Look for "Элана" in the material below and show each line that contains it.
= Beginning of Section =
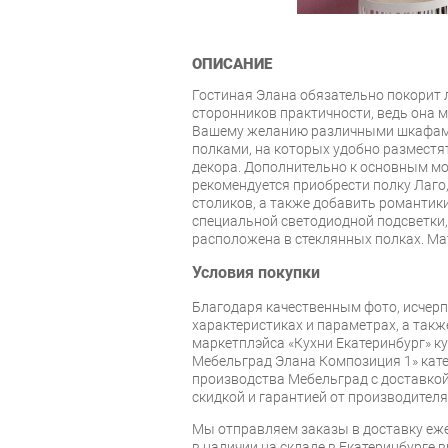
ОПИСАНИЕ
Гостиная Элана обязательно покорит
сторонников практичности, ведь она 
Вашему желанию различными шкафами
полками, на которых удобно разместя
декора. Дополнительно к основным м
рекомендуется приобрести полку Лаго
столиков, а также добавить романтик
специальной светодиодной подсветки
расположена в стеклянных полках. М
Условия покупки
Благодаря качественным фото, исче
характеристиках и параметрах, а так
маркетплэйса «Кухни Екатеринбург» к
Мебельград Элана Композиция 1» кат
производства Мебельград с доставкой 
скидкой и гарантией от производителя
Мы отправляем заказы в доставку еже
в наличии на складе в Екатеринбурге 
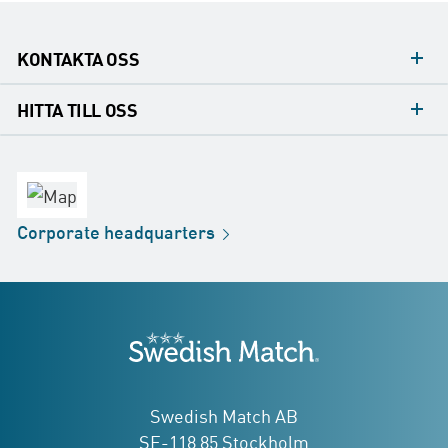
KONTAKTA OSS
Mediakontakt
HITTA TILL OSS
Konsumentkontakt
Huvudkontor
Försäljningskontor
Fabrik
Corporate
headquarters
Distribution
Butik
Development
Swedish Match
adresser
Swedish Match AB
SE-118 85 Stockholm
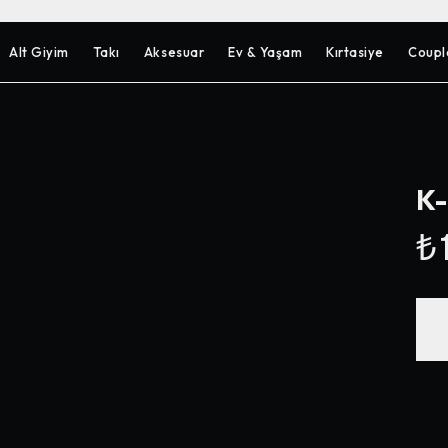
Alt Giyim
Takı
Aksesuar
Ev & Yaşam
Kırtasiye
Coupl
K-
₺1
= End of Section =
= Beginning of Section =
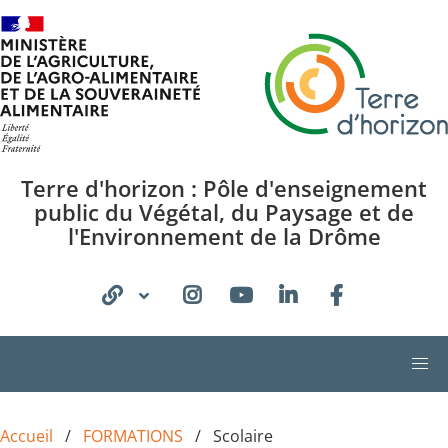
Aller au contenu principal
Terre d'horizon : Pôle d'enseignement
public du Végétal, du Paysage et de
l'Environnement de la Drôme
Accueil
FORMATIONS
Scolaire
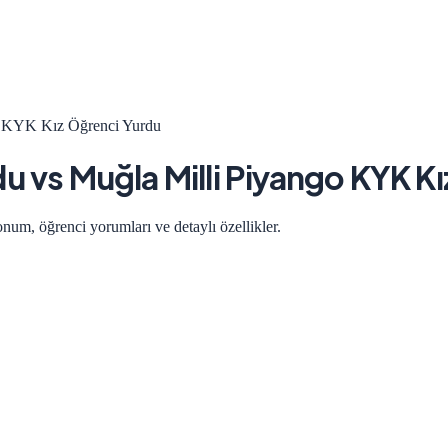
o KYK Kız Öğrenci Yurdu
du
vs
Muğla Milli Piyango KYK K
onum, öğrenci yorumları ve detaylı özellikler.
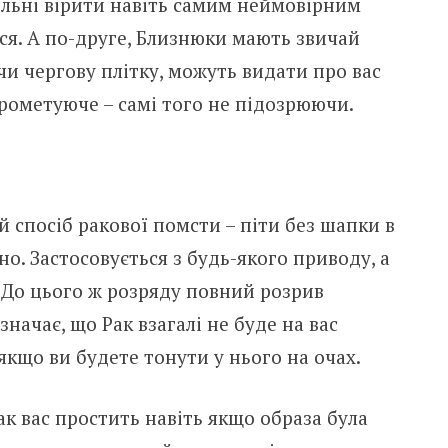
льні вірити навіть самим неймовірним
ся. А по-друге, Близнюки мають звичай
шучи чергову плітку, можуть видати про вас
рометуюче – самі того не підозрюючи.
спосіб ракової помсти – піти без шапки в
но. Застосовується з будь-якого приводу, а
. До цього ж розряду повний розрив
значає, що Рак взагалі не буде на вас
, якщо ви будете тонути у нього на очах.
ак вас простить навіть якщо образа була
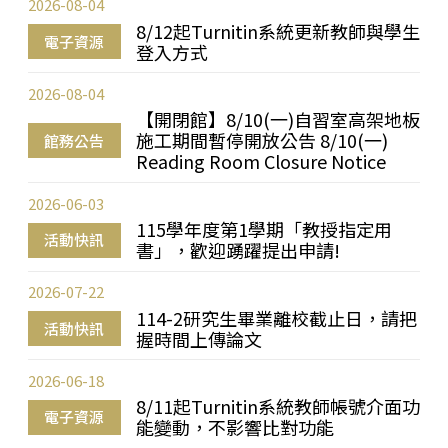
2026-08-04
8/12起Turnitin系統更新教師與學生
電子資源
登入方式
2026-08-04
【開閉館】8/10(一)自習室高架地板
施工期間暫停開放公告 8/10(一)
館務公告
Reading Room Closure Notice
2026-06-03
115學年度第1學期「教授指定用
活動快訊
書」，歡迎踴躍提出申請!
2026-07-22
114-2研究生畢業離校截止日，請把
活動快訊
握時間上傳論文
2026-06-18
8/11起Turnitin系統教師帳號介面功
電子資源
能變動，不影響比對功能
= End of Section =
__ANSWER BELOW__:
Гостиная Элана обязательно покорит
Мебельград Элана Композиция 1» кат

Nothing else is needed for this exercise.